The Largest For-Profit Detention Center Faces The Largest Opposition at Annual March

LUMPKIN, GEORGIA-The Early Morning News team is on location to bring you coverage of the 25th  School of the Americas Watch Vigil outside the gates of Fort Benning, Georgia as KGNU has for the past several years.  There the notorious School of the Americas or SOA was renamed by the Pentagon in 2001 as the Western Hemispheric Institute for Security Cooperation or WHINSEC, but those who say that the move was a public relations stunt, shun the use of the new name.  For 25 years, a vigil outside of the gates has taken place to honor those who have been killed by graduates of the school.  25 years ago, a handful of people participated, but the vigil has since grown to tens of thousands of participants.  Now the annual event includes a conference, performances, speakers, a funeral procession, and a march to the largest for-profit immigrant detention center in the US.  Organizers say that they want to highlight the connection between the training that has taken place at the School to the profits that are made by private corporations who gain from the weapons, surveillance equipment, transportation, and detention facilities that are all used in the detention industrial complex.

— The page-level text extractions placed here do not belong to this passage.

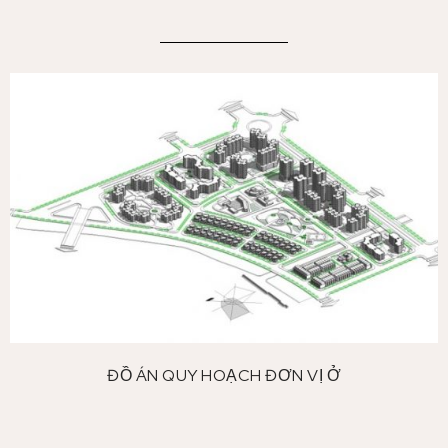
ĐỒ ÁN QUY HOẠCH ĐƠN VỊ Ở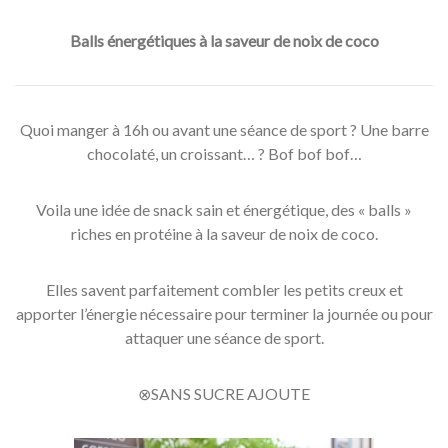
Balls énergétiques à la saveur de noix de coco
Quoi manger à 16h ou avant une séance de sport ? Une barre
chocolaté, un croissant… ? Bof bof bof…
Voila une idée de snack sain et énergétique, des « balls »
riches en protéine à la saveur de noix de coco.
Elles savent parfaitement combler les petits creux et
apporter l’énergie nécessaire pour terminer la journée ou pour
attaquer une séance de sport.
⊗SANS SUCRE AJOUTE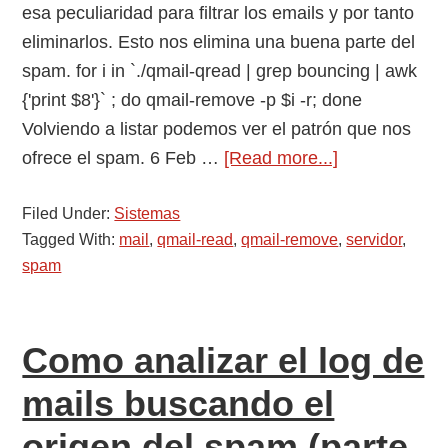
esa peculiaridad para filtrar los emails y por tanto
eliminarlos. Esto nos elimina una buena parte del
spam. for i in `./qmail-qread | grep bouncing | awk
{'print $8'}` ; do qmail-remove -p $i -r; done
Volviendo a listar podemos ver el patrón que nos
about
ofrece el spam. 6 Feb …
[Read more...]
Eliminar
Filed Under:
Sistemas
el
Tagged With:
mail
,
qmail-read
,
qmail-remove
,
servidor
,
correo
spam
spam
de
la
Como analizar el log de
cola
del
mails buscando el
mail
origen del spam (parte
(Parte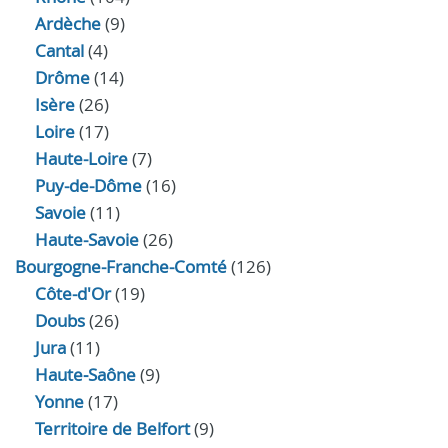
Ardèche
(9)
Cantal
(4)
Drôme
(14)
Isère
(26)
Loire
(17)
Haute-Loire
(7)
Puy-de-Dôme
(16)
Savoie
(11)
Haute-Savoie
(26)
Bourgogne-Franche-Comté
(126)
Côte-d'Or
(19)
Doubs
(26)
Jura
(11)
Haute‑Saône
(9)
Yonne
(17)
Territoire de Belfort
(9)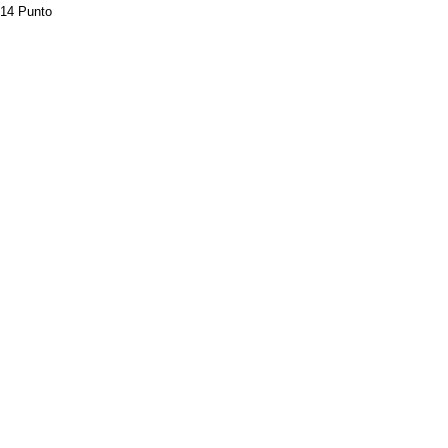
14 Punto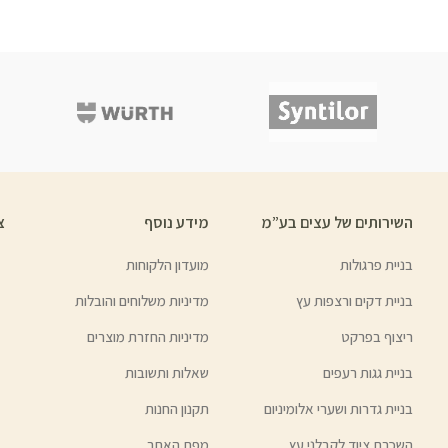
השירותים של עצים בע”מ
מידע נוסף
צ
בניית פרגולות
מועדון הלקוחות
בניית דקים ורצפות עץ
מדיניות משלוחים והובלות
ריצוף בפרקט
מדיניות החזרת מוצרים
בניית גגות רעפים
שאלות ותשובות
בניית גדרות ושערי אלומיניום
תקנון החנות
השכרת ציוד לקבלני עץ
מפת האתר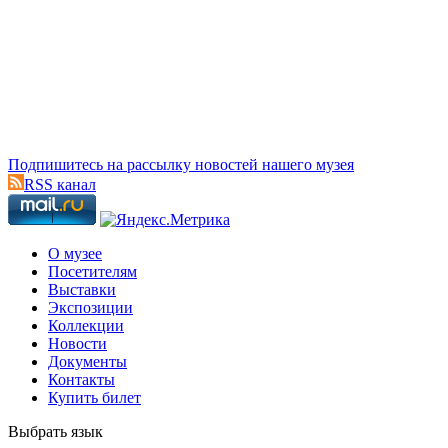
Подпишитесь на рассылку новостей нашего музея
RSS канал
О музее
Посетителям
Выставки
Экспозиции
Коллекции
Новости
Документы
Контакты
Купить билет
Выбрать язык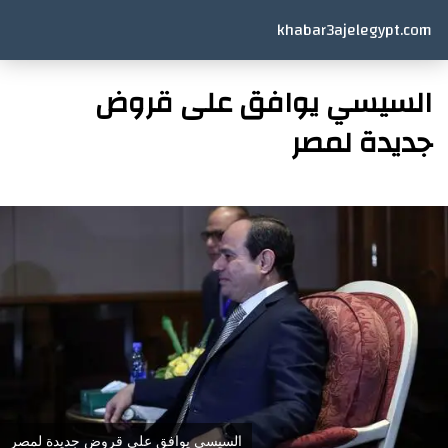
khabar3ajelegypt.com
السيسي يوافق على قروض
جديدة لمصر
السيسي يوافق على قروض جديدة لمصر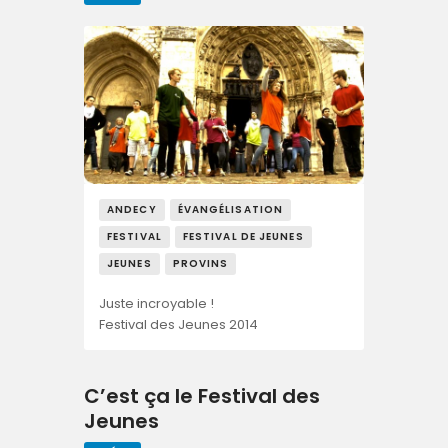
ANDECY
ÉVANGÉLISATION
FESTIVAL
FESTIVAL DE JEUNES
JEUNES
PROVINS
Juste incroyable !
Festival des Jeunes 2014
C’est ça le Festival des
Jeunes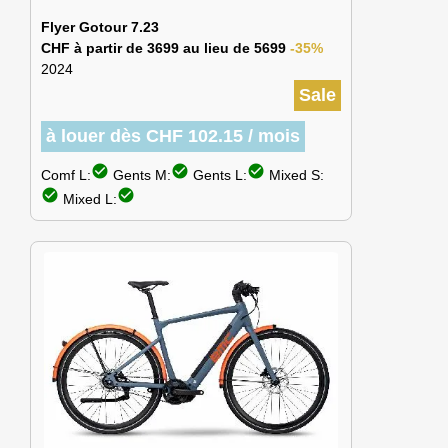
Flyer Gotour 7.23
CHF à partir de 3699 au lieu de 5699
-35%
2024
Sale
à louer dès CHF 102.15 / mois
check_circle
check_circle
check_circle
Comf L:
Gents M:
Gents L:
Mixed S:
check_circle
check_circle
Mixed L: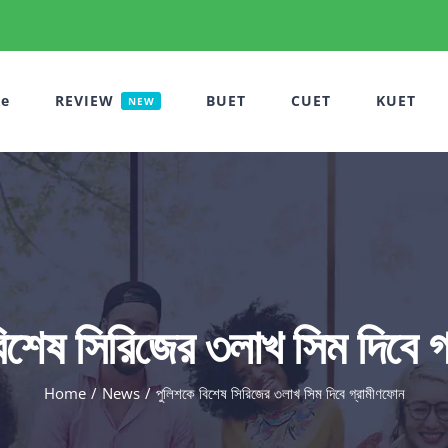
e
REVIEW
BUET
CUET
KUET
NEW
িশেষ সিরিজের ৩লাখ সিম দিবে 
Home
News
পুলিশকে বিশেষ সিরিজের ৩লাখ সিম দিবে গ্রামীণফোন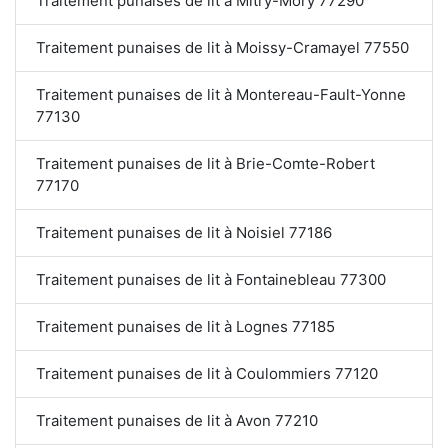
Traitement punaises de lit à Mitry-Mory 77290
Traitement punaises de lit à Moissy-Cramayel 77550
Traitement punaises de lit à Montereau-Fault-Yonne
77130
Traitement punaises de lit à Brie-Comte-Robert
77170
Traitement punaises de lit à Noisiel 77186
Traitement punaises de lit à Fontainebleau 77300
Traitement punaises de lit à Lognes 77185
Traitement punaises de lit à Coulommiers 77120
Traitement punaises de lit à Avon 77210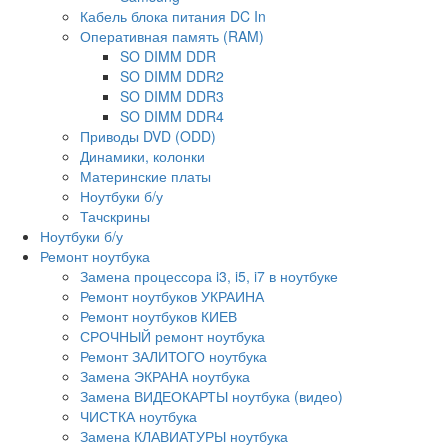
Кабель блока питания DC In
Оперативная память (RAM)
SO DIMM DDR
SO DIMM DDR2
SO DIMM DDR3
SO DIMM DDR4
Приводы DVD (ODD)
Динамики, колонки
Материнские платы
Ноутбуки б/у
Тачскрины
Ноутбуки б/у
Ремонт ноутбука
Замена процессора i3, i5, i7 в ноутбуке
Ремонт ноутбуков УКРАИНА
Ремонт ноутбуков КИЕВ
СРОЧНЫЙ ремонт ноутбука
Ремонт ЗАЛИТОГО ноутбука
Замена ЭКРАНА ноутбука
Замена ВИДЕОКАРТЫ ноутбука (видео)
ЧИСТКА ноутбука
Замена КЛАВИАТУРЫ ноутбука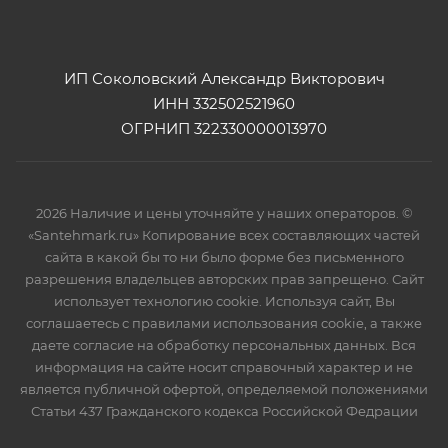
ИП Соколовский Александр Викторович
ИНН 332502521960
ОГРНИП 322330000013970
2026 Наличие и цены уточняйте у наших операторов. ©
«Santehmark.ru» Копирование всех составляющих частей
сайта в какой бы то ни было форме без письменного
разрешения владельцев авторских прав запрещено. Сайт
использует технологию cookie. Используя сайт, Вы
соглашаетесь с правилами использования cookie, а также
даете согласие на обработку персональных данных. Вся
информация на сайте носит справочный характер и не
является публичной офертой, определяемой положениями
Статьи 437 Гражданского кодекса Российской Федрации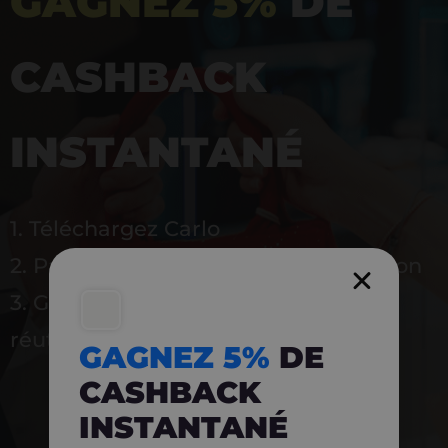
GAGNEZ 5%
DE
CASHBACK
INSTANTANÉ
1. Téléchargez Carlo
2. Payez en magasin avec l’application
3. Gagnez instantanément 5 % à
réutiliser
GAGNEZ 5%
DE
CASHBACK
INSTANTANÉ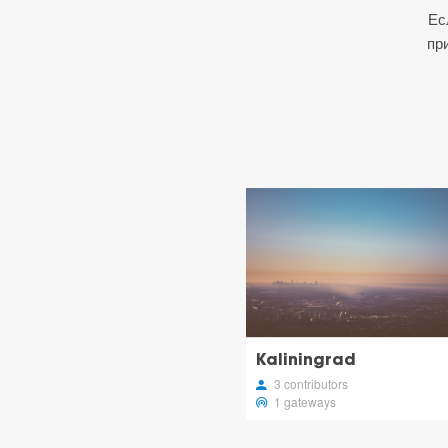
Ес
пр
Kaliningrad
3 contributors
1 gateways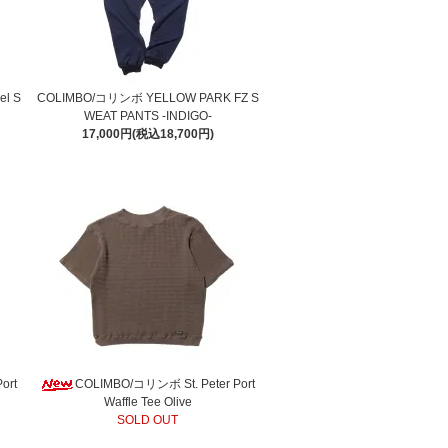
el S
COLIMBO/コリンボ YELLOW PARK FZ S
WEAT PANTS -INDIGO-
17,000円(税込18,700円)
ort
COLIMBO/コリンボ St. Peter Port
Waffle Tee Olive
SOLD OUT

An element of that connection is immigrant detention and in Lumpkin, Georgia this year, KGNU brings you coverage of the annual march and rally to the Stewart Detention Center in Lumpkin, Georgia.  The facility is owned by Corrections Corporation of America (CCA), a multi-million dollar for-profit business and the largest immigrant detention corporation in the country.  Some of their facilities are located right here in Colorado.

 

The weekend finished with the traditional funeral procession where this year one person climbed the fence and entered onto the grounds of Fort Benning to protest the school’s activities.  This year, Nashua Chantal, of Americus, Georgia, used a ladder to cross onto Ft Benning as he did in 2012 and for the first time in 2004.  KGNU covered his trial in 2013 where he was sentenced to 6 months in federal prison for criminal trespass-the maximum penalty for such a charge.  It is expected that he will receive the same sentence.